Page images and extracted text

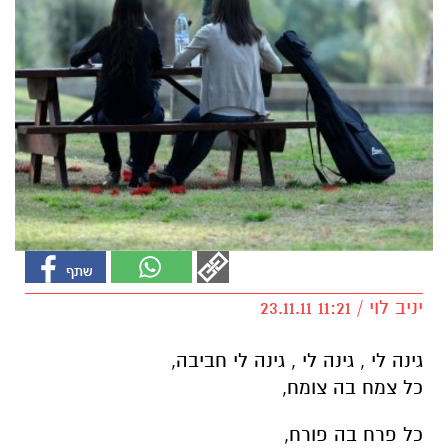
יניב לוי / 11:21 23.11.11
גינה לי , גינה לי , גינה לי חביבה,
כל צמח בה צומח,
כל פרח בה פורח,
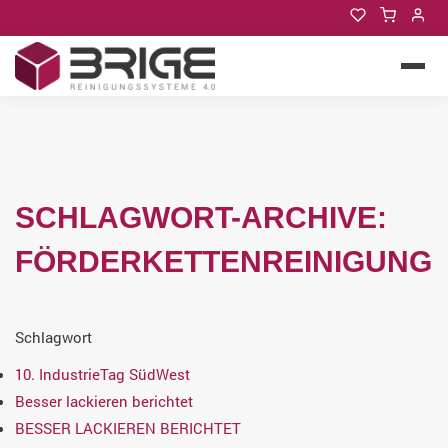
SCHLAGWORT-ARCHIVE:
FÖRDERKETTENREINIGUNG
Schlagwort
10. IndustrieTag SüdWest
Besser lackieren berichtet
BESSER LACKIEREN BERICHTET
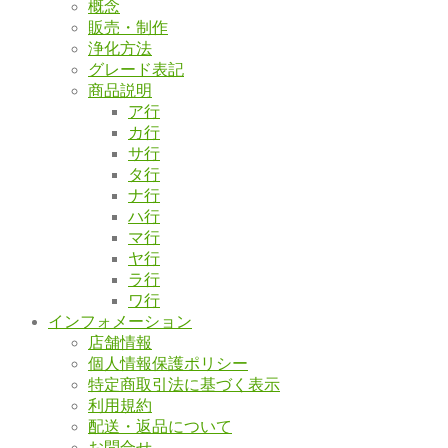
概念
販売・制作
浄化方法
グレード表記
商品説明
ア行
カ行
サ行
タ行
ナ行
ハ行
マ行
ヤ行
ラ行
ワ行
インフォメーション
店舗情報
個人情報保護ポリシー
特定商取引法に基づく表示
利用規約
配送・返品について
お問合せ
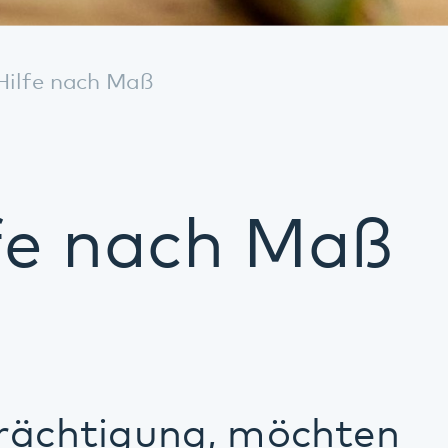
ch Maß
Kontakt
ng, möchten
Weitere Infos
ld bleiben?
gebote
, die Sie in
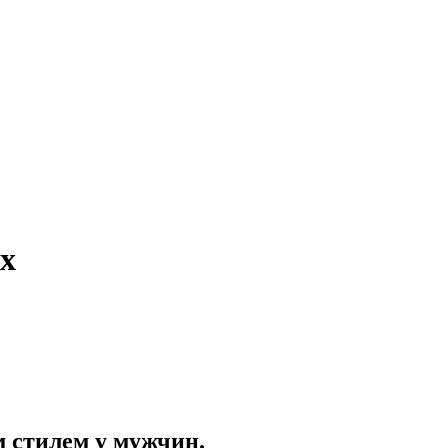
х
 стилем у мужчин.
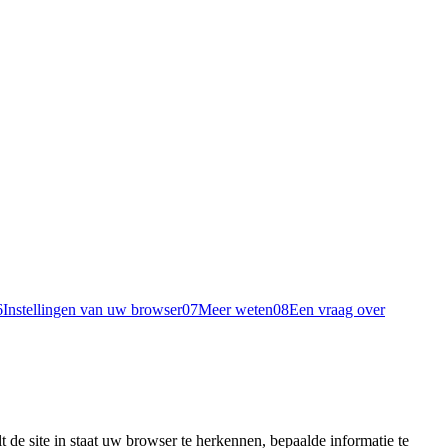
6
Instellingen van uw browser
07
Meer weten
08
Een vraag over
t de site in staat uw browser te herkennen, bepaalde informatie te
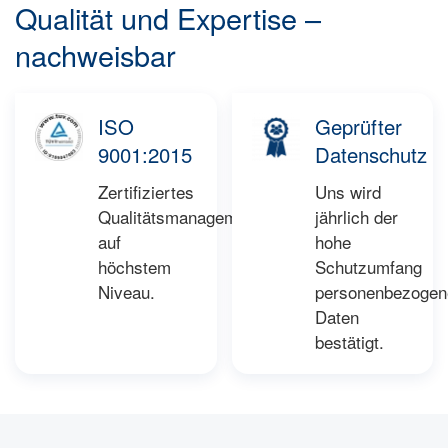
Qualität und Expertise –
nachweisbar
ISO
Geprüfter
9001:2015
Datenschutz
Zertifiziertes
Uns wird
Qualitätsmanagement
jährlich der
auf
hohe
höchstem
Schutzumfang
Niveau.
personenbezogen
Daten
bestätigt.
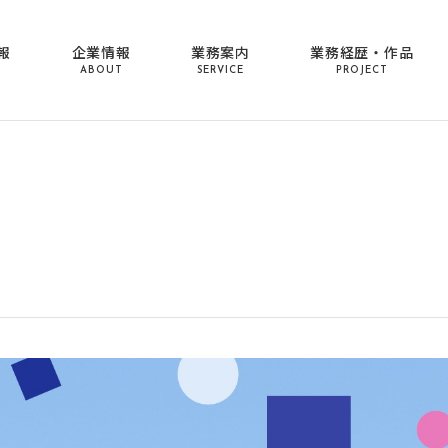
報
企業情報
業務案内
業務経歴・作品
ABOUT
SERVICE
PROJECT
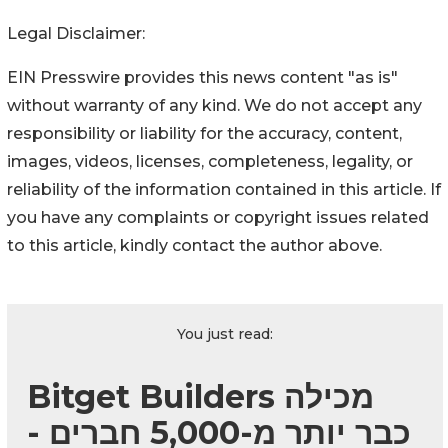
Legal Disclaimer:
EIN Presswire provides this news content "as is"
without warranty of any kind. We do not accept any
responsibility or liability for the accuracy, content,
images, videos, licenses, completeness, legality, or
reliability of the information contained in this article. If
you have any complaints or copyright issues related
to this article, kindly contact the author above.
You just read:
Bitget Builders מכילה
כבר יותר מ-5,000 חברים -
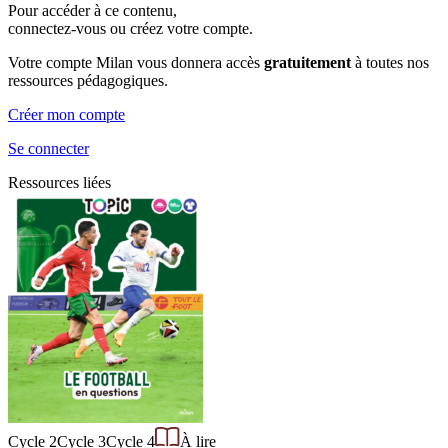
Pour accéder à ce contenu,
connectez-vous ou créez votre compte.
Votre compte Milan vous donnera accès
gratuitement
à toutes nos
ressources pédagogiques.
Créer mon compte
Se connecter
Ressources liées
Cycle 2
Cycle 3
Cycle 4
À lire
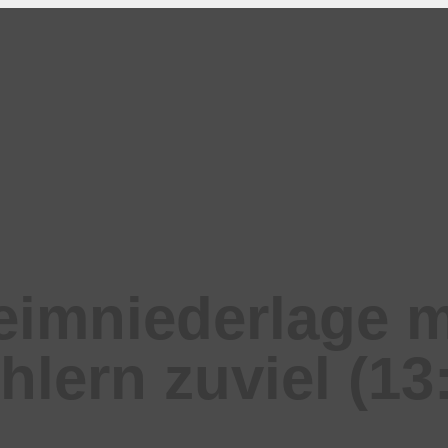
imniederlage mi
hlern zuviel (13:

Exercise: Only one stretch of the data is wanted: write out exactly the lines from the one holding "стилем у мужчин." through the one holding "without warranty of", both included, without the pictures.

Answer to this task:
 стилем у мужчин.
6
Instellingen van uw browser
07
Meer weten
08
Een vraag over
t de site in staat uw browser te herkennen, bepaalde informatie te
Qualität und Expertise –
nachweisbar
ISO
Geprüfter
9001:2015
Datenschutz
Zertifiziertes
Uns wird
Qualitätsmanagement
jährlich der
auf
hohe
höchstem
Schutzumfang
Niveau.
personenbezogen
Daten
bestätigt.
報
企業情報
業務案内
業務経歴・作品
ABOUT
SERVICE
PROJECT
Legal Disclaimer:
EIN Presswire provides this news content "as is"
without warranty of any kind. We do not accept any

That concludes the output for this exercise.